Skinny dipping is a joy, but swimming naked is another story. As they say, when the tide goes out, you can see who’s been swimming naked.
With the Fed (and other central banks) having fallen behind on inflation and then scurrying to crank rates higher to try to control things, everybody was getting nervous, although pretending all was OK—maybe the US will skirt a recession, maybe rates will not have to rise so far; indeed, maybe rates may even start coming down by the end of the year. Rising bond market volatility, however, was telling another story, and last week, suddenly, the tide sure as hell went out.
A handful of people—Silicon Valley Bank, Signature Bank, Credit Suisse—were caught swimming naked on the first few days, desperately clutching at their absent Speedos or whatever. SVB and Signature have already disappeared, though not shame-facedly, whilst Credit Suisse is thrashing around like a grounded porpoise. UBS, through the Swiss National Bank, has bought it an expensive Eres Nuit swimsuit, but it remains to be seen how well it fits.
It is significant that, unlike in 2008, when everybody and their sister were in the same game—loaded chock-full of mortgage-backed securities—this time, the business model of Credit Suisse was completely different from SVB’s or Signature Bank’s. Fumbling as it had been from crisis to crisis over the past few years, it succumbed to a generalised sense of nervousness in the market. People suddenly started remembering a word called RISK.

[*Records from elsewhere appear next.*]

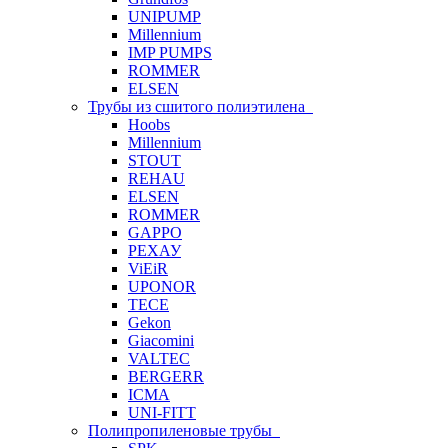
UNIPUMP
Millennium
IMP PUMPS
ROMMER
ELSEN
Трубы из сшитого полиэтилена
Hoobs
Millennium
STOUT
REHAU
ELSEN
ROMMER
GAPPO
РЕХАУ
ViEiR
UPONOR
TECE
Gekon
Giacomini
VALTEC
BERGERR
ICMA
UNI-FITT
Полипропиленовые трубы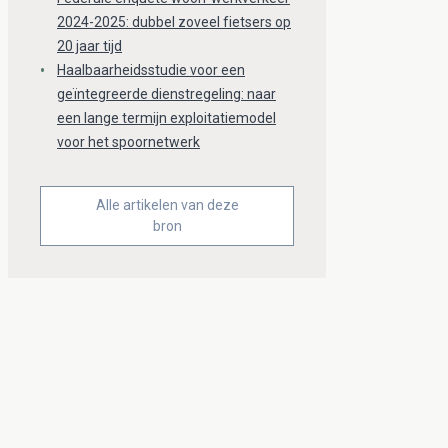
2024-2025: dubbel zoveel fietsers op
20 jaar tijd
Haalbaarheidsstudie voor een
geïntegreerde dienstregeling: naar
een lange termijn exploitatiemodel
voor het spoornetwerk
Alle artikelen van deze
bron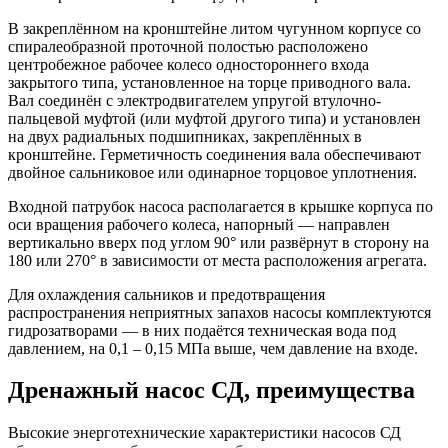
В закреплённом на кронштейне литом чугунном корпусе со
спиралеобразной проточной полостью расположено
центробежное рабочее колесо одностороннего входа
закрытого типа, установленное на торце приводного вала.
Вал соединён с электродвигателем упругой втулочно-
пальцевой муфтой (или муфтой другого типа) и установлен
на двух радиальных подшипниках, закреплённых в
кронштейне. Герметичность соединения вала обеспечивают
двойное сальниковое или одинарное торцовое уплотнения.
Входной патрубок насоса располагается в крышке корпуса по
оси вращения рабочего колеса, напорный — направлен
вертикально вверх под углом 90° или развёрнут в сторону на
180 или 270° в зависимости от места расположения агрегата.
Для охлаждения сальников и предотвращения
распространения неприятных запахов насосы комплектуются
гидрозатворами — в них подаётся техническая вода под
давлением, на 0,1 – 0,15 МПа выше, чем давление на входе.
Дренажный насос СД, преимущества
Высокие энерготехнические
характеристики насосов СД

It may also be (privately) significant that, since January last year, I have been tracking a chart called FEAR. Between January and early October last year, the movement of the Dow tracked the way it had moved during the 2008 crisis with a terrifying correlation—it was 20% down at the time but, as we all know and I could see, in 2008 it fell even more dramatically over the succeeding 18 months, bringing the total decline to over 50%.
Of course, the circumstances were different—then, the financial crisis had destroyed a large number of banks and nobody really knew how bad anyone’s balance sheet was, since the mad mortgage boom had spread really far and wide; thus, no one was lending to anyone and the economy was seizing up. True to form, the Fed poured in money and pushed rates to zero. This time (in September 2022), it seems more fundamental—inflation was high and rising and the Fed was thought to be behind the curve, despite its hurried 75 basis point hikes in June and July. The September hike (again 75 basis points) appeared to calm the equity markets who felt the Fed had finally got things under control and things would settle down soon enough. Equities jumped and the Dow recovered half its losses in a few weeks.
But, as I said, the problem today seems more fundamental—everybody had been loading up on cheap debt for YEARS. Inflation has not yet (March 2023) come down sustainably and nobody has a clue about when that will happen. In other words, what people are calling high interest rates could be around for a long while.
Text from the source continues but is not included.